Exercise goal → Once a line is found to contain "Gouvernement", copy it out of the listing.

──────── Exercise material ────────

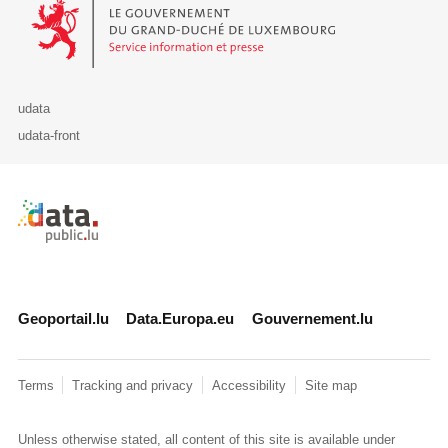
Le Gouvernement du Grand-Duché de Luxembourg - Service Informa
udata
udata-front
Retour à l'accueil de data.public.lu
Geoportail.lu
Data.Europa.eu
Gouvernement.lu
Terms
Tracking and privacy
Accessibility
Site map
Unless otherwise stated, all content of this site is available under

────────

Answer for the task →
Le Gouvernement du Grand-Duché de Luxembourg - Service Informa
Gouvernement.lu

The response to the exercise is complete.